**Available data**
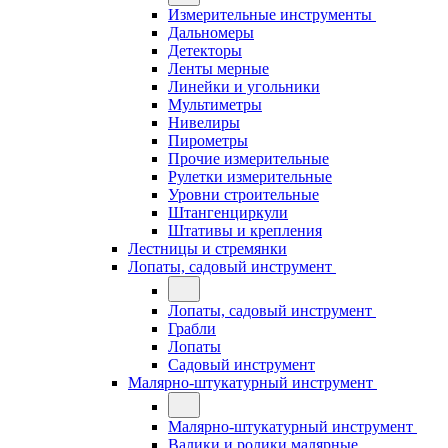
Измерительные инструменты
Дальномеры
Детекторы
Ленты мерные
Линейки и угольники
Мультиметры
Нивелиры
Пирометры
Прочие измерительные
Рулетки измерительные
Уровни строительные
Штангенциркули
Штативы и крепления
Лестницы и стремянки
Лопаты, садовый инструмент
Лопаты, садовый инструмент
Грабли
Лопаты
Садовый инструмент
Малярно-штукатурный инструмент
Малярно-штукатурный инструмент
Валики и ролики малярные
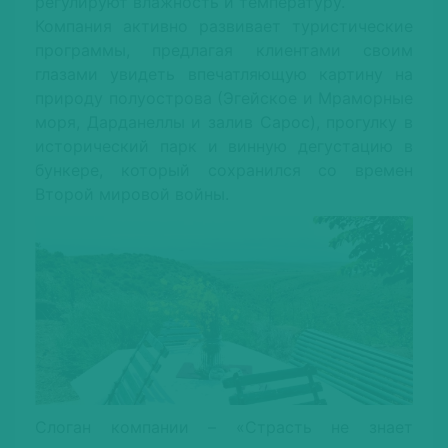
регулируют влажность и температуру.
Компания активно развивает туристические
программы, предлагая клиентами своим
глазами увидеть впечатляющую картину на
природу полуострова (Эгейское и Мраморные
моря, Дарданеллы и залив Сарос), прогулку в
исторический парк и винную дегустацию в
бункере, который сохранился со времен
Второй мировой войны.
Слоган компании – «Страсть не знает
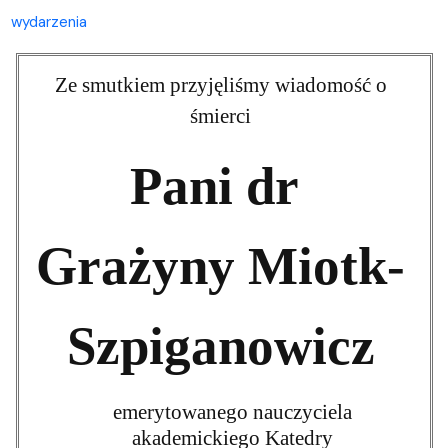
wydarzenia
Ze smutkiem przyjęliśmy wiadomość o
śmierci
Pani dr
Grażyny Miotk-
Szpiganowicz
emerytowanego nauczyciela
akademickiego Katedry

* * *

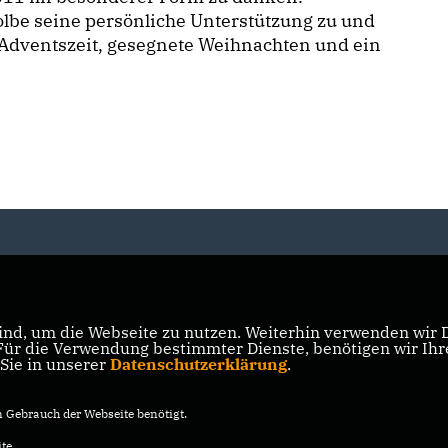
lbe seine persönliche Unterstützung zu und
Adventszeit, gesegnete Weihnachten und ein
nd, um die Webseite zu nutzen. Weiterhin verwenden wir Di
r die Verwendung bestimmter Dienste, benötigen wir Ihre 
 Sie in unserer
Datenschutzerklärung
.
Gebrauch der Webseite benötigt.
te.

**What the task asks**
Write back word for word every line in the entries above from the one with "Измерительные инструменты" to the one with "программы, предлагая клиентами своим", ends included, and none of the pictures.

**Solution to the problem**
Измерительные инструменты
Дальномеры
Детекторы
Ленты мерные
Линейки и угольники
Мультиметры
Нивелиры
Пирометры
Прочие измерительные
Рулетки измерительные
Уровни строительные
Штангенциркули
Штативы и крепления
Лестницы и стремянки
Лопаты, садовый инструмент
Лопаты, садовый инструмент
Грабли
Лопаты
Садовый инструмент
Малярно-штукатурный инструмент
Малярно-штукатурный инструмент
Валики и ролики малярные
регулируют влажность и температуру.
Компания активно развивает туристические
программы, предлагая клиентами своим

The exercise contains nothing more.